As more potential tumor biomarkers are identified to help diagnose cancer and determine treatment, it becomes increasingly important to ensure that these markers are reliable and relevant.

Dr. Daniel Hayes, M.D.
Daniel Hayes, M.D.

Researchers at the University of Michigan Comprehensive Cancer Center urge more rigorous evaluation of tumor biomarkers. Daniel F. Hayes, M.D., clinical director of the breast oncology program and newly elected president of the American Society of Clinical Oncology, explains.

You have referred to tumor biomarkers as caught in a “vicious cycle.” What do you mean by that?

Hayes: Biomarkers are not valued nearly to the extent that we see with therapeutics. Regulatory rules are inconsistent, third-party payment is inadequate and tumor biomarker research is underfunded.
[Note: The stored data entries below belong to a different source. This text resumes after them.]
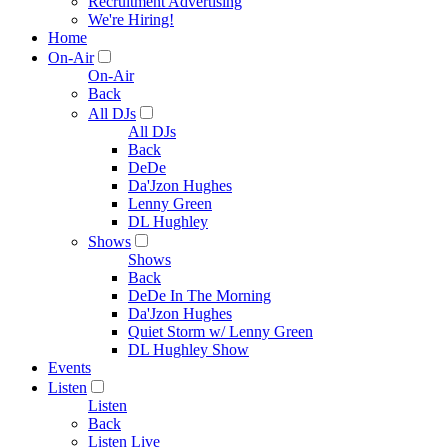
Recruitment Advertising
We're Hiring!
Home
On-Air
On-Air
Back
All DJs
All DJs
Back
DeDe
Da'Jzon Hughes
Lenny Green
DL Hughley
Shows
Shows
Back
DeDe In The Morning
Da'Jzon Hughes
Quiet Storm w/ Lenny Green
DL Hughley Show
Events
Listen
Listen
Back
Listen Live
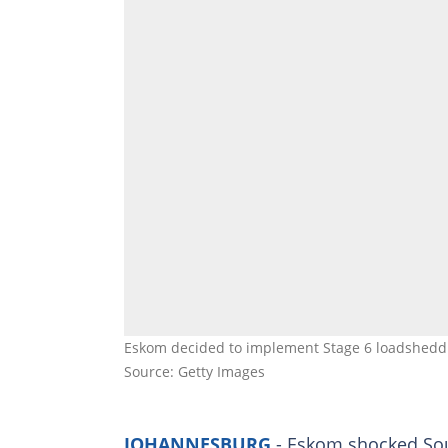
Eskom decided to implement Stage 6 loadsheddi
Source: Getty Images
JOHANNESBURG
- Eskom shocked Sou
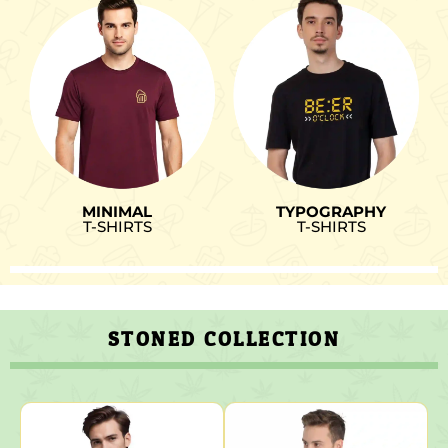
MINIMAL
TYPOGRAPHY
T-SHIRTS
T-SHIRTS
STONED COLLECTION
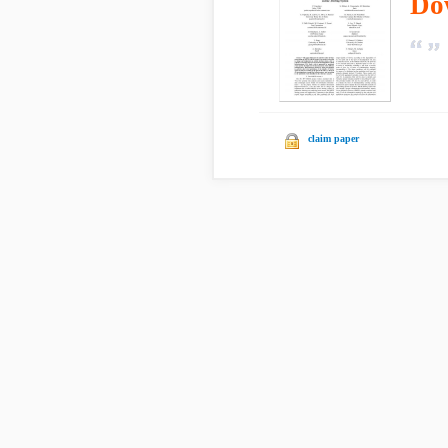
Do
claim paper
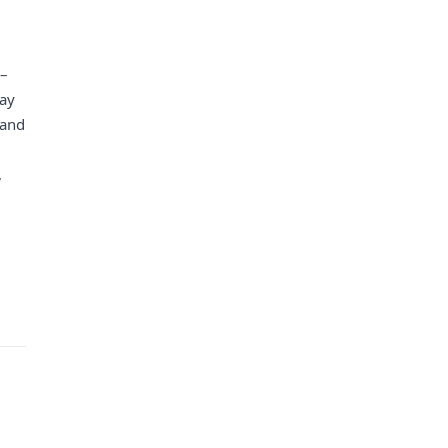
 –
day
 and
,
All this combines to create a vicious cycle that prevents development and testing of reliable biomarker tests that could be used to personalize clinical care of patients with cancer.
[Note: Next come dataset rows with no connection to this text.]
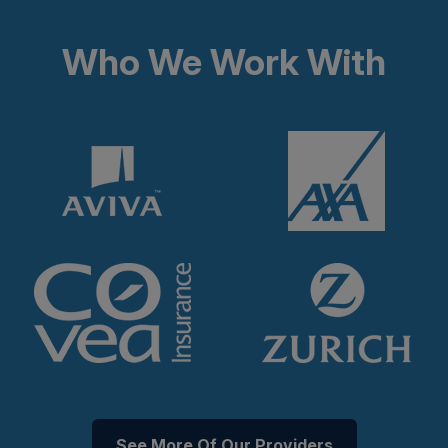
Who We Work With
See More Of Our Providers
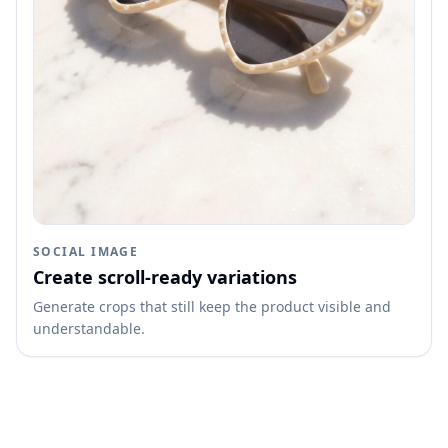
SOCIAL IMAGE
Create scroll-ready variations
Generate crops that still keep the product visible and
understandable.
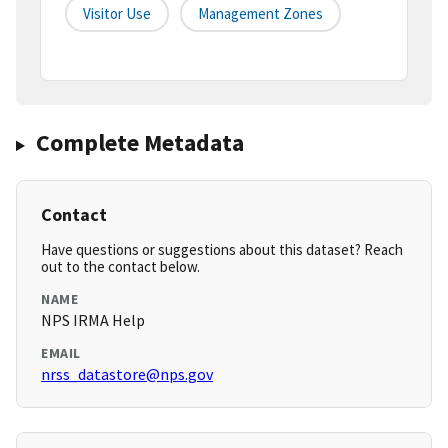
Visitor Use
Management Zones
Complete Metadata
Contact
Have questions or suggestions about this dataset? Reach
out to the contact below.
NAME
NPS IRMA Help
EMAIL
nrss_datastore@nps.gov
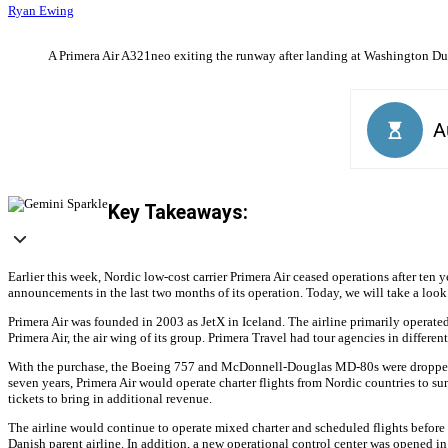
Ryan Ewing
A Primera Air A321neo exiting the runway after landing at Washington Dulle
Key Takeaways:
Earlier this week, Nordic low-cost carrier Primera Air ceased operations after ten 
announcements in the last two months of its operation. Today, we will take a look b
Primera Air was founded in 2003 as JetX in Iceland. The airline primarily opera
Primera Air, the air wing of its group. Primera Travel had tour agencies in diffe
With the purchase, the Boeing 757 and McDonnell-Douglas MD-80s were dropped fr
seven years, Primera Air would operate charter flights from Nordic countries to sun
tickets to bring in additional revenue.
The airline would continue to operate mixed charter and scheduled flights before 
Danish parent airline. In addition, a new operational control center was opened in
If a tumor biomarker test is used to decide whether a patient should receive a certain treatment, then it is as critical for patient care as a therapeutic agent. A bad biomarker test is as dangerous as a bad drug.
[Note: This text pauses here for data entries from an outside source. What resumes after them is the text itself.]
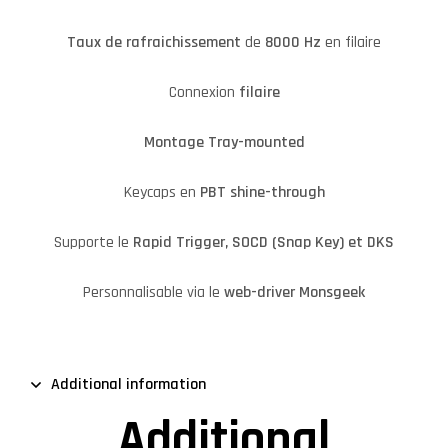
Taux de rafraichissement
de
8000 Hz
en filaire
Connexion
filaire
Montage Tray-mounted
Keycaps en
PBT shine-through
Supporte le
Rapid Trigger, SOCD (Snap Key) et DKS
Personnalisable via le
web-driver Monsgeek
Additional information
Additional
What makes a biomarker test good?

Hayes: First, a biomarker test must have analytical validity. We need to know it is accurate, precise, reliable and reproducible. In addition, it must have clinical validity. A biomarker needs to divide a population into two or more groups based on differences in biology or a certain clinical outcome. Clinical validity also means that we need high levels of evidence that when used to determine treatment, a biomarker test improves the patient’s outcome or delivers equivalent care at a lower cost.

What do you recommend?

Hayes: My colleagues and I have made several transformative recommendations to break the vicious cycle:

  1. Reform regulatory review of tumor biomarker tests
  2. Increase reimbursement for tumor biomarker tests that are proven to help determine which therapies will or are working
  3. Increase investment for tumor biomarker research so it is comparable to new drug research
  4. Increase the rigor for peer review of tumor biomarker publications
  5. Include only proven biomarker tests in evidence-based care guidelines

These recommendations are not about creating more regulation; they are about creating an even playing field that allows tumor biomarker tests to be developed and proven clinically relevant. We want to stimulate innovation yet hold investigators and clinicians to the highest scientific standards – as we now do for therapeutics. We need to change the way we value tumor biomarkers in this country.